How SAP pushes the concept of best practices is extremely easy to ridicule, as I have done in multiple articles such as here and here. SAP took the initial pitch of best practices from their ERP system sales approach and applied it to other products, such as their supply chain planning suite. As an expert in these SAP systems, I can say that any statement regarding best practices in the SAP supply chain planning APO suite is utterly unfounded. Not only does SAP APO not contain best practices, but many of the areas of functionality in APO are the worst practices. After more than a decade of opportunity, very few companies have benefited from buying or implementing APO, with companies having a higher likelihood of failure with APO than success. It makes one wonder if the entire best practice logic for ERP was ever valid. What many vendors call “best practice” is often a code word for “generic” functionality. For instance, many companies would say posting a goods receipt document after a product has been scanned into a warehouse is a best practice. But is it, or is it merely generic? In the same way, is using a steering wheel to steer a car a best practice? Indeed, one could say it is, but it is also now a generic offering.
Furthermore, ERP systems had watered-down functionality. This was acknowledged even by ERP vendors but was counteracted by improved integration. How such watered-down functionality can contain “best practices” is a mystery.

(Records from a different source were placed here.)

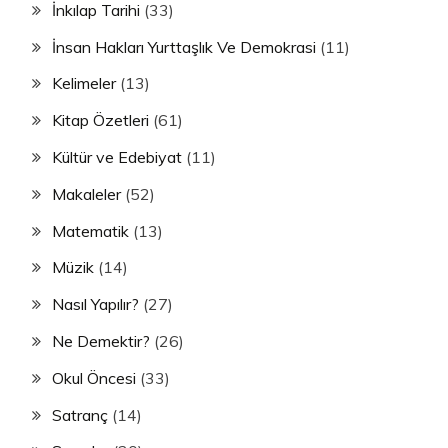
İnkılap Tarihi
(33)
İnsan Hakları Yurttaşlık Ve Demokrasi
(11)
Kelimeler
(13)
Kitap Özetleri
(61)
Kültür ve Edebiyat
(11)
Makaleler
(52)
Matematik
(13)
Müzik
(14)
Nasıl Yapılır?
(27)
Ne Demektir?
(26)
Okul Öncesi
(33)
Satranç
(14)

The Integration Logic for ERP
ERP systems integrate some things but not all things. And again, because corporate landscapes have so many applications, a lot of integration work still needs to be done. One of the areas of logic for ERP systems was that the company would be better integrated. However, it is hard to see how that is the case, and wouldn’t this improvement show itself in financial performance? As pointed out in a research study into the benefits of ERP.
“In the end, it could be said that previous research suggest that a mixed result exists when analyzing the effect of IT on business performance where some studies supported a positive relation while others suggested that companies adopting ERP did not perform financially better than non-adopting companies (Nicolaou, 2004). It can be also said that the effect of IT on business performance differs from country to country (Pilat, 2004) and should be considered when measuring business performance gains due to IT adoption.
Therefore, previous research has found contradicting findings regarding the effect of ERP systems on business performance. While some researchers have found that ERP systems can affect overall business performance positively, others have only found ERP systems to affect specific areas communications of the IBIMA 6and not the overall business performance. This can then suggest that ERP systems do not always affect business performance positively and some contributing factors affect this relationship (Kang et al., 2008).”
The Real Benefit of ERP Systems
The only demonstrated benefit of ERP has been to the ERP vendors, not the buyers or ERP software. Purchasing an ERP system is a highly efficient way to lock in a customer to a vendor and allow the vendor to sell them other applications.
The Presentation of the Integrated Suite Philosophy
The presentation of the integrated suite philosophy is that integration between applications that are not from the same vendor is complicated. The concept is that while it may be acceptable to give up functionality and fit between the application and the business requirements, it is highly desirable to purchase as much software as possible from a single vendor to receive integration benefits.
This philosophy has significant holes, even though it is quite prevalent.
Virtually All Applications (Integrated Suite or Point Solutions) Are “Integrated”
Here is the standard type of integrated marketing hyperbole offered by integrated suite vendors.
“The SAP NetWeaver technology platform is a comprehensive integration and application platform that helps reduce your total cost of ownership (TCO).”
This sentence is inaccurate. NetWeaver never did anything to improve integration on projects and was more a marketing construct than an actual product, as is covered in the article Did Netweaver Ever Actually Exist?
However, this concept was effectively used to push customers to buy from SAP, and customers found out that Netweaver did nothing to reduce integration overhead. Before Netweaver was offered by SAP, the argument was that all of their applications were already integrated. If that was the case, then why was Netweaver necessary?
Unless the application sits on the same database as another application, all applications require adapters. The only applications that meet this standard are the various modules within an ERP system. For example..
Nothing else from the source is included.